Since it's fairly complex, we'll define the element of our funciton
as a macro:
*/
__#define__ MAP_BIT(input, output_bit, input_bit) \
( ( input_bit > output_bit)? \
/* right shift required */ \
((input & (1<<input_bit)) >> (input_bit - output_bit) ) : \
/* left shift rquired */ \
((input & (1<<input_bit)) << (output_bit - input_bit) ) )
/* Now, again define the output in terms of the input... */
**return**
MAP_BIT(input, 0, 4) |
MAP_BIT(input, 1, 6) |
MAP_BIT(input, 2, 5) |
MAP_BIT(input, 3, 1) |
MAP_BIT(input, 4, 3) |
MAP_BIT(input, 5, 2) |
MAP_BIT(input, 6, 7) |
MAP_BIT(input, 7, 0);
/* It should be noted that this method is only efficient because the
indices are constant; if these were variable, there'd be a lot of
extra calculation required (which the compiler will do at compile
time for constants). The 'obvious' method mentioned above will
be more effective in those situations.
Also, on ARM, the implementation given by sydnius above is likely
to be more efficient, since each bit's operations will probably be
reduced to simply:
TEQ rInput, #(1<<input_bit)
ORRNE rOutput, #(1<<output_bit)
*/
}

A quick timing analysis on a 475MHz AMD K6-II, using gcc -O4, running each algorithm
over an array of 512 random 8-bit values (to enure most memory operations hit cache), repeated 3 times, gives:

- Baseline comparison (identity function): 0m0.220s (0s vs. baseline)
- BitTwiddle: 0m5.630s (5.410 vs. baseline)
- BitTwiddle2: 0m3.180s (2.960 vs. baseline)

Giving figures for BitTwiddle of 5.410, and BitTwiddle2 of 2.960; a ratio of 1.827 in times, making BitTwiddle2 82.7% faster than BitTwiddle. If this was a performance critical function, that's a pretty significant saving.

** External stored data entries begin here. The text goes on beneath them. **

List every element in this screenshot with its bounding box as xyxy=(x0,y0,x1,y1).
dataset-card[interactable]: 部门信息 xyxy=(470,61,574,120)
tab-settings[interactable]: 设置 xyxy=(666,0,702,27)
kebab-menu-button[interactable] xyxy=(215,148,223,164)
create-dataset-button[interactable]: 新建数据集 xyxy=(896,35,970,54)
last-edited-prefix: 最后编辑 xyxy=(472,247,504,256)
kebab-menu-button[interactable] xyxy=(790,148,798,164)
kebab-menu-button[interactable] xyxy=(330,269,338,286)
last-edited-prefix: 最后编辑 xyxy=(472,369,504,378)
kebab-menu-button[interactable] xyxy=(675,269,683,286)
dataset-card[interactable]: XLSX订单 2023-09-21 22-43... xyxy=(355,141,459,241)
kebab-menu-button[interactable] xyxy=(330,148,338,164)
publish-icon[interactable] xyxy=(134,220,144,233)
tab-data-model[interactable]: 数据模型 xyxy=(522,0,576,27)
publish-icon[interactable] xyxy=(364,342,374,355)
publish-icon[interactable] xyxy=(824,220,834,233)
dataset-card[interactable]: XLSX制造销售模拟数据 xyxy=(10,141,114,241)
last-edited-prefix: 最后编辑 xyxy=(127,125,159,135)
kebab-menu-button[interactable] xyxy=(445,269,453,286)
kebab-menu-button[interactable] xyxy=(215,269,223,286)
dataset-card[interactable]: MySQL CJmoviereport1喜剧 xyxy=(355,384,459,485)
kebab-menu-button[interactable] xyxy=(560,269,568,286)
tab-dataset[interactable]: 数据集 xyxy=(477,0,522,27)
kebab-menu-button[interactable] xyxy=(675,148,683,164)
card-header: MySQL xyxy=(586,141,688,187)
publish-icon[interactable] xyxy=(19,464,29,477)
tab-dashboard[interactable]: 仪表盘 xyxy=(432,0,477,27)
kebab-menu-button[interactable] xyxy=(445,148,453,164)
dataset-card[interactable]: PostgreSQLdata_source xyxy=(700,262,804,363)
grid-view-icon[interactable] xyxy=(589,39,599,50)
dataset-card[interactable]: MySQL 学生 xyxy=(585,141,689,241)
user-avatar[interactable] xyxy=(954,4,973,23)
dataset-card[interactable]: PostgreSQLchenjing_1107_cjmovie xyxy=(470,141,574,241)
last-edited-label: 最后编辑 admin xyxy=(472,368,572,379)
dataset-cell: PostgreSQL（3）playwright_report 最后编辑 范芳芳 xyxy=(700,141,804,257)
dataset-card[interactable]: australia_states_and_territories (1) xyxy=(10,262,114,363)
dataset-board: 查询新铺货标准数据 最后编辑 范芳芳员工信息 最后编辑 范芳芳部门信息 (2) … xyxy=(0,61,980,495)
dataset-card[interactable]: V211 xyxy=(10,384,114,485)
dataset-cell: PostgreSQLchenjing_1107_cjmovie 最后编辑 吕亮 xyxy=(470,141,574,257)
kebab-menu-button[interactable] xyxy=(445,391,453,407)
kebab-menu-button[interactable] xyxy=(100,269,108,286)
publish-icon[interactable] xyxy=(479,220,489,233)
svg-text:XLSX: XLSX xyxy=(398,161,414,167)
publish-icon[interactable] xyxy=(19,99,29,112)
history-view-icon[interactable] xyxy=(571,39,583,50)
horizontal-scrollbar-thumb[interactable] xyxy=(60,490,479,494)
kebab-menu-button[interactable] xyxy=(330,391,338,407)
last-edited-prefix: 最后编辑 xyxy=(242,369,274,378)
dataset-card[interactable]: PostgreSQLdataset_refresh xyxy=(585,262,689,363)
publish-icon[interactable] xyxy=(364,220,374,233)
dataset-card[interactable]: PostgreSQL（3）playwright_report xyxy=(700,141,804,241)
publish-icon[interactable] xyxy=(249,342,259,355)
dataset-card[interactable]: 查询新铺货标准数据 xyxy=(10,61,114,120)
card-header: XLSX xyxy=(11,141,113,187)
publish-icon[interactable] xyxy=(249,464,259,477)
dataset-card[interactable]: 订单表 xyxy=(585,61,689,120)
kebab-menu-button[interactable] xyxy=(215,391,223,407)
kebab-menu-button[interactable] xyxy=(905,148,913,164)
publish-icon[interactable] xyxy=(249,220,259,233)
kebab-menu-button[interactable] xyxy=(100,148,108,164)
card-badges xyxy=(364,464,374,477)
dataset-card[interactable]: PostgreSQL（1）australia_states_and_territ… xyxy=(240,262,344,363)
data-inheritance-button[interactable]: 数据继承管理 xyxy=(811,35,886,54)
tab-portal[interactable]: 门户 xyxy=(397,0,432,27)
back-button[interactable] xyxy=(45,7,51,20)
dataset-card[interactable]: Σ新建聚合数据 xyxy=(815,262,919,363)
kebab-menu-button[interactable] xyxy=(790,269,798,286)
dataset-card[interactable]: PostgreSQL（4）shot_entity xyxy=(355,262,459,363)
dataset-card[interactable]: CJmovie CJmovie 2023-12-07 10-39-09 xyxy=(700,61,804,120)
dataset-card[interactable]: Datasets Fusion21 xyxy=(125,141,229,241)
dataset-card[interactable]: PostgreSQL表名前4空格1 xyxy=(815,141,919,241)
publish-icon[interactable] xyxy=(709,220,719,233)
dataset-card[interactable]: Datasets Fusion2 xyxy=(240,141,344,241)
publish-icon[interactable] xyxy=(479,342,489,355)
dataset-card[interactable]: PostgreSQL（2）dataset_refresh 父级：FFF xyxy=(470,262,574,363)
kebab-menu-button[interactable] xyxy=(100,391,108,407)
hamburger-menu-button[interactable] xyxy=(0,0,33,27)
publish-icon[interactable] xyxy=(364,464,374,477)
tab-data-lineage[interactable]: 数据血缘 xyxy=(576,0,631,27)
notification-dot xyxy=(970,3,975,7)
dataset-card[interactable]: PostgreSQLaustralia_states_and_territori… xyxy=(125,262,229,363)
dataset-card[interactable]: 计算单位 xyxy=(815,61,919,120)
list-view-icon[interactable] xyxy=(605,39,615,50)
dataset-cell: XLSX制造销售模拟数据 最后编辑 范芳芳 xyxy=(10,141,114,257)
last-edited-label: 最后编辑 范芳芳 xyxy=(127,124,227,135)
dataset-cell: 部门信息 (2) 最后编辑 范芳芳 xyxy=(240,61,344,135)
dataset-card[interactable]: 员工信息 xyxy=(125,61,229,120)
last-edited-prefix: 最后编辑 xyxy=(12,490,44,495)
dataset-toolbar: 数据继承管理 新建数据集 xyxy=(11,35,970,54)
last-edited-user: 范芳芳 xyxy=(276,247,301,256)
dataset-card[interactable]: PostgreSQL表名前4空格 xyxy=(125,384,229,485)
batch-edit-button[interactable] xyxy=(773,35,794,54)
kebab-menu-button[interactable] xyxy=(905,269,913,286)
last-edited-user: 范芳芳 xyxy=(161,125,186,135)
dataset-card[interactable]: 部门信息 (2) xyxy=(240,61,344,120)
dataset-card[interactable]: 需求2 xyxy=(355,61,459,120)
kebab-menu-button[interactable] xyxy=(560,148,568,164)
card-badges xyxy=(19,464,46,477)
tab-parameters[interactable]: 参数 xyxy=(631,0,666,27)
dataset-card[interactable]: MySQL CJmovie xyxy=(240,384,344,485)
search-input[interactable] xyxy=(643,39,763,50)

An Athlon 2400 XP gets times of 0.111, 2.521 and 1.641, giving baseline times of 0s, 2.410s and 1.530s, making it 57.5% faster.

A PowerPC G4/1GHz gives figures of 0.33s, 4.01s and 1.46s, giving baseline times of 0s, 3.68s and 1.13s, making it 3.2 times as fast.

A look at the code generated for x86 and for PowerPC shows the reason for the comparatively lower performance increase of the Athlon and K6 when compared to the PowerPC. The x86 and PowerPC code for the original function are very similar, comparisons and branches. However, the x86 code for BitTwiddle2 contains almost as many instructions as for BitTwiddle, due to the requirement that shift indices must be stored in the CX register. This necessitates a lot of register shuffling, and also forces the execution to be serialised on dependencies around that register, narrowing the amount of instruction level parallelism that the CPU can exploit effectively.